REPUBLIKA.CO.ID, JAKARTA -- Eks Wakil Menteri Hukum dan HAM (Wamenkumham) Edward Omar Sharif Hiariej menuntut pencabutan pemblokiran rekening dan pencekalan atas dirinya oleh Komisi Pemberantasan Korupsi (KPK). Pria yang akrab disapa Eddy itu mengalami hal tersebut karena ditetapkan sebagai tersangka oleh KPK.
Hal tersebut disampaikan oleh kuasa hukum Eddy, Muhammad Luthfie Hakim dalam sidang praperadilan di PN Jakarta Selatan (PN Jaksel) pada Senin (18/12/2023). Luthfie turut menjadi kuasa hukum tersangka lainnya Yogi Arie Rukmana, dan Yosi Andika Mulyadi yang merupakan anak buah Eddy.
"Menyatakan seluruh rangkaian pemblokiran rekening, larangan bepergian ke luar negeri, penggeledahan, dan penyitaan oleh Termohon terhadap diri para Pemohon atau keluarga para Pemohon... dinyatakan tidak sah," kata Luthfie dalam sidang tersebut.
Kubu Eddy dkk mempersoalkan diterbitkan Surat Perintah Penyidikan Nomor Sprin.Dik/147/DIK.00/01/11/2023 untuk Pemohon-I, Nomor Sprin.Dik/149/DIK.00/01/11/2023 untuk Pemohon-II dan Nomor Sprin.Dik/148/DIK.00/01/11/2023 untuk Pemohon-III. Kuasa hukum Eddy dkk menuntut supaya KPK mengembalikan keadaan kliennya seperti sebelum penetapan status tersangka.
"Memerintahkan kepada termohon untuk mengembalikannya pada keadaan semula dalam tempo 3x24 jam sejak putusan ini dibacakan," ujar Luthfie.
Kuasa hukum Eddy juga menegaskan semua keputusan yang dibuat KPK menyangkut nasib kliennya tergolong tidak sah. "Menyatakan tidak sah segala keputusan atau penetapan yang dikeluarkan lebih lanjut oleh Termohon yang berkaitan dengan Penetapan Tersangka terhadap para Pemohon," ucap Luthfie.

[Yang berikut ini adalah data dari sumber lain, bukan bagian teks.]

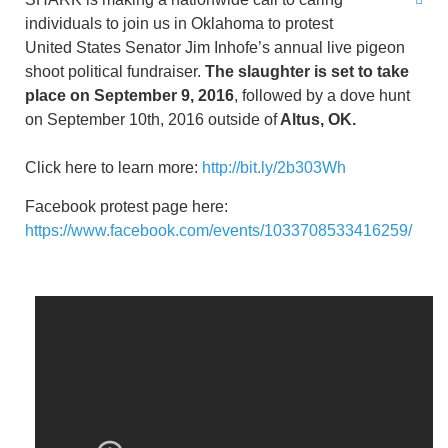
individuals to join us in Oklahoma to protest
United States Senator Jim Inhofe’s annual live pigeon
shoot political fundraiser.
The slaughter is set to take
place on September 9, 2016
, followed by a dove hunt
on September 10th, 2016 outside of
Altus, OK.
Click here to learn more:
http://bit.ly/2b303Wh
Facebook protest page here:
https://www.facebook.com/events/1033708533416259/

Kuasa hukum Eddy dkk juga menuntut agar pengadilan memulihkan segala hak hukum kliennya terhadap upaya-upaya paksa yang telah dilakukan oleh KPK. "Menghukum Termohon (KPK) untuk membayar biaya perkara yang timbul dalam perkara aquo," ucap Luthfie.
Eddy tercatat sebagai salah satu tersangka dalam kasus penerimaan suap dan gratifikasi. KPK pun mencegah Eddy dan tiga pihak lainnya yang masih terkait dengan kasus ini untuk bepergian ke luar negeri. Pencegahan berlaku selama enam bulan mulai 29 November 2023.
Kasus ini terungkap seusai Direktur PT Citra Lampia Mandiri (CLM), Helmut Hermawan melaporkan adanya dugaan pemerasan. KPK menduga Eddy menerima suap Rp 7 miliar melalui dua asistennya, Yosi Andika Mulyadi dan Yogi Arie Rukmana. Helmut mengirimkan uang lewat rekening PT CLM ke rekening Yogi Arie Rukmana pada April-Mei 2022. Satu bulan kemudian, Helmut kembali mentransfer setara Rp 3 miliar kepada Yogi.